━━━━━ Data extract ━━━━━

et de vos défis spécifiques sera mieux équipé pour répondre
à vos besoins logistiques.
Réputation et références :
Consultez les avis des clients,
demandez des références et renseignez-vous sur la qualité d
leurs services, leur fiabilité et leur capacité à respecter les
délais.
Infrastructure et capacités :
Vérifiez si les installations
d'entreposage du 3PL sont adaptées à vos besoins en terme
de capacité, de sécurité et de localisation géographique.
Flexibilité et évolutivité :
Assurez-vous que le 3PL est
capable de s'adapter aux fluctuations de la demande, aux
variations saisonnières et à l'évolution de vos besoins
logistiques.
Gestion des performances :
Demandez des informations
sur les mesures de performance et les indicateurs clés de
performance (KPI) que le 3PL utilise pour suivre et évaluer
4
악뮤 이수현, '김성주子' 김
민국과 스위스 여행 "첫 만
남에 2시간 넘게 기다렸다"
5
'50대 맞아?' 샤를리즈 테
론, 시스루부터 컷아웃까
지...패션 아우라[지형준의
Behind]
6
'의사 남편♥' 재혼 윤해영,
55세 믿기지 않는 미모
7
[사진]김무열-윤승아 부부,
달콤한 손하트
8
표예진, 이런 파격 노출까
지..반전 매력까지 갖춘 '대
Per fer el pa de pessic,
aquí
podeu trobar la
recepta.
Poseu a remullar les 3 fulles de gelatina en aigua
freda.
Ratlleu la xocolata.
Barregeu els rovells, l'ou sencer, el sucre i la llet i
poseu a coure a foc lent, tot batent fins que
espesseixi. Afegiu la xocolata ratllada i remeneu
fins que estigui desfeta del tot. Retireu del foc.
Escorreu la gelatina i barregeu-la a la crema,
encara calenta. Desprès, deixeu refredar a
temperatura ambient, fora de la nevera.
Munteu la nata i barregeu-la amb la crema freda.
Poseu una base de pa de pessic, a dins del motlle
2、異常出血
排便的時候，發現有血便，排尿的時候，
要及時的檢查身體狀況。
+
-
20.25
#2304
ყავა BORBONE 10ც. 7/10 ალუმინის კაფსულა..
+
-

━━━━━
━━━━━ Data extract ━━━━━

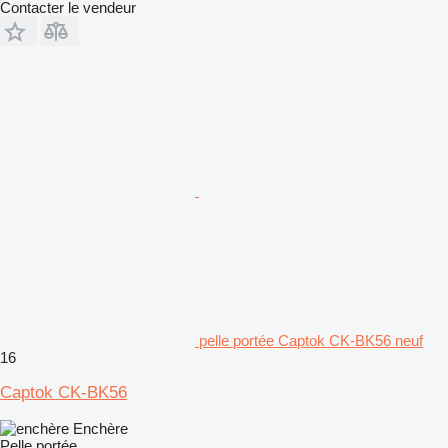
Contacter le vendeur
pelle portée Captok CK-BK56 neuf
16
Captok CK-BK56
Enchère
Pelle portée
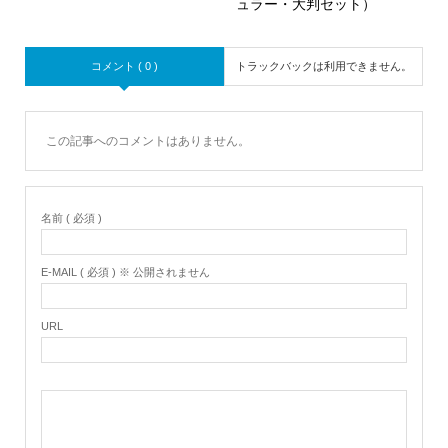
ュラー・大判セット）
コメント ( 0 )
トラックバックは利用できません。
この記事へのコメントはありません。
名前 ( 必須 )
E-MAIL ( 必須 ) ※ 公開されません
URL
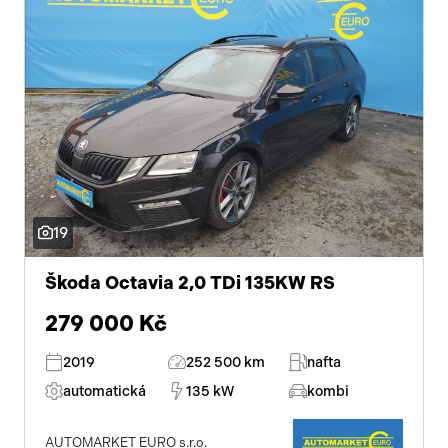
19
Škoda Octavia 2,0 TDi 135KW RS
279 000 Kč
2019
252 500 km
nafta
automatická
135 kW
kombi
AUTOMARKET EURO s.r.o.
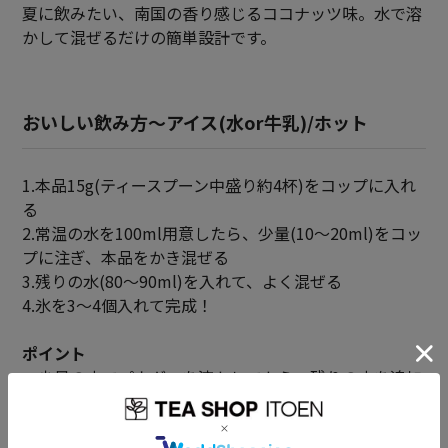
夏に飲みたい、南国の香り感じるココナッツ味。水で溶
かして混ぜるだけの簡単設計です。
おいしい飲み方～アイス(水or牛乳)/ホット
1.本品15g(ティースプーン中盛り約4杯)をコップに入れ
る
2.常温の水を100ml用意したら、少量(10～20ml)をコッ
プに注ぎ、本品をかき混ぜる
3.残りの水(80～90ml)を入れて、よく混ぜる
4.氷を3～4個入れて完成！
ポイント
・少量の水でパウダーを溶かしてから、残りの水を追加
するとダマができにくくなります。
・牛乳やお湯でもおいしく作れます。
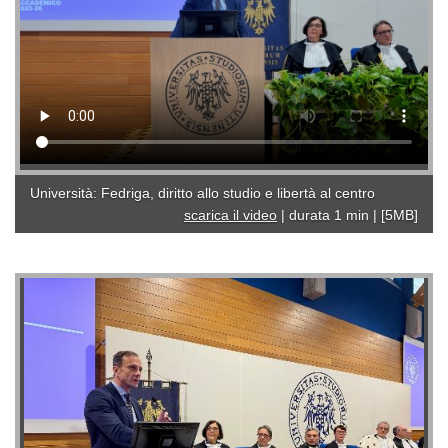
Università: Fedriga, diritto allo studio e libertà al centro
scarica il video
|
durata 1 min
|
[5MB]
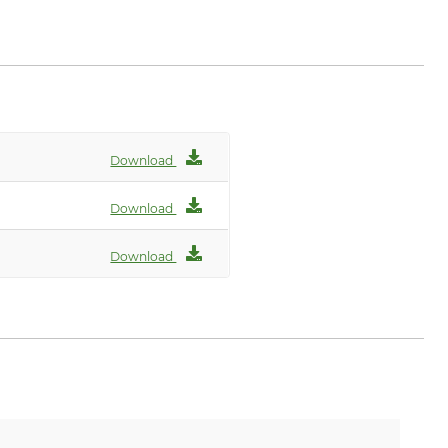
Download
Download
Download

━━━━━

• _Work request_: State how many lines in the records above contain the word "xocolata", giving only the number.

• _Response area_: 2